## Task to complete
Without including any images, set down the records below exactly.

[Dataset entries]
____

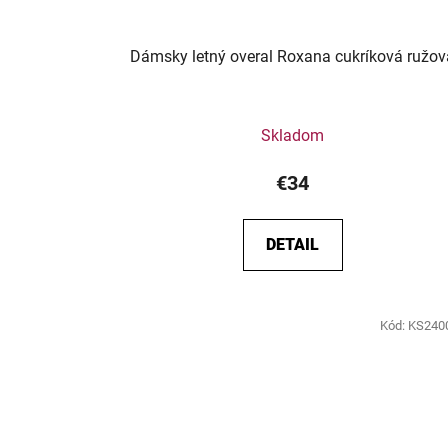
Dámsky letný overal Roxana cukríková ružov
Skladom
€34
DETAIL
Kód:
KS240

____

## Answer to this task
Dámsky letný overal Roxana cukríková ružov
Skladom
€34
DETAIL
Kód:
KS240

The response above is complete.